Task to carry out
Look through the records that follow and state how many lines hold the word "בדוח", without adding anything.

[Material for this task Boundary: Start]

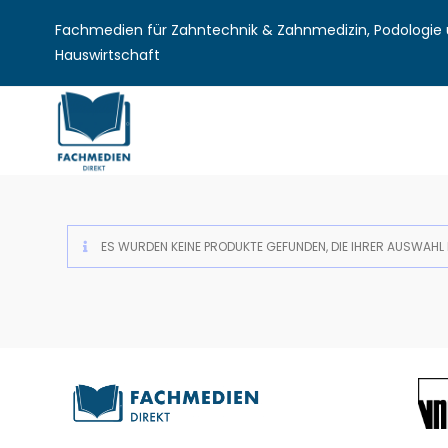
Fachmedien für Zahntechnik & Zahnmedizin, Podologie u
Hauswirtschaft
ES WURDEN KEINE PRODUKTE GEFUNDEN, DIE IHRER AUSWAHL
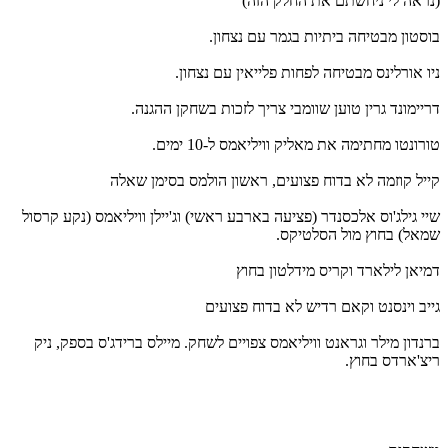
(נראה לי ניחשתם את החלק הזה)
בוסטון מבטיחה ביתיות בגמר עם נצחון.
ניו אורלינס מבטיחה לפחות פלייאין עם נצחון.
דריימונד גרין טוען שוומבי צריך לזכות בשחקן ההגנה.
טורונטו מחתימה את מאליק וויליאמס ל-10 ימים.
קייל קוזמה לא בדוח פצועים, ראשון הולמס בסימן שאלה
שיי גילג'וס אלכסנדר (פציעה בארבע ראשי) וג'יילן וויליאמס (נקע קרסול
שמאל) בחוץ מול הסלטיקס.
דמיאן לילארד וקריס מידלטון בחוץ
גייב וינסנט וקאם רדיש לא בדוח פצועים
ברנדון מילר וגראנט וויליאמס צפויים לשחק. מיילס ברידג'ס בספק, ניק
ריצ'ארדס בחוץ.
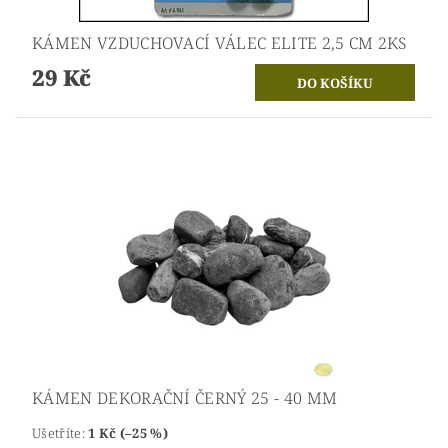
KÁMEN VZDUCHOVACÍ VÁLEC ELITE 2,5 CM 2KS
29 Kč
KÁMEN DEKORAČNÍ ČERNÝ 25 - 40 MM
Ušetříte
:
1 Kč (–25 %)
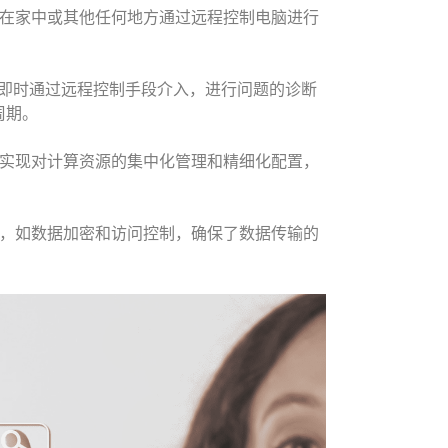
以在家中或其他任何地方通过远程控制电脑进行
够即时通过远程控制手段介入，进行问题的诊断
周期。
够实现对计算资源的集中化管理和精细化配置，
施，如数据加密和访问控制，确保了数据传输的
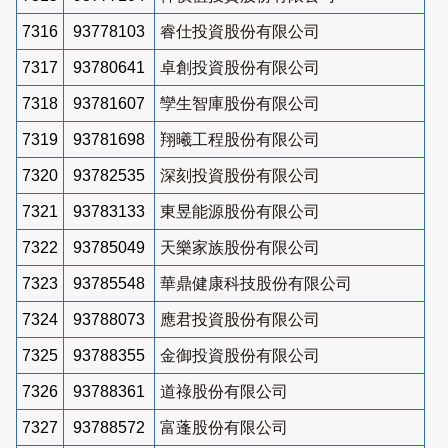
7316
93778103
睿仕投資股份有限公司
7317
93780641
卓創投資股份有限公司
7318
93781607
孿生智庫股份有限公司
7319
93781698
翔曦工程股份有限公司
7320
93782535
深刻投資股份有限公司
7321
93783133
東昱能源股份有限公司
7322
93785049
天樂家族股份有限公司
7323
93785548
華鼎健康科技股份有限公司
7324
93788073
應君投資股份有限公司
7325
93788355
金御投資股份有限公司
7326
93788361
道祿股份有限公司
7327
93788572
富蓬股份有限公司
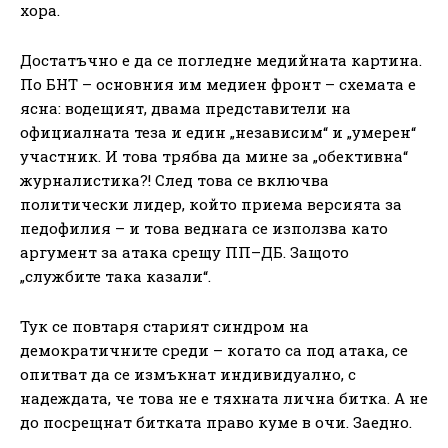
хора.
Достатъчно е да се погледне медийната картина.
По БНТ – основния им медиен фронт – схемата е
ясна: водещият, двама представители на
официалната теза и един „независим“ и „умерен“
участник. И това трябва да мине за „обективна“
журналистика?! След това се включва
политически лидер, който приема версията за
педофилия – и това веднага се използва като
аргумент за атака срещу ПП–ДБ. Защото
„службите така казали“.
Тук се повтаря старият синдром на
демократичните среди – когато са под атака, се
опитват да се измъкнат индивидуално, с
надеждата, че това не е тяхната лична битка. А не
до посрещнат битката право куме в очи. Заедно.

[Material for this task Boundary: End]

Task answer
2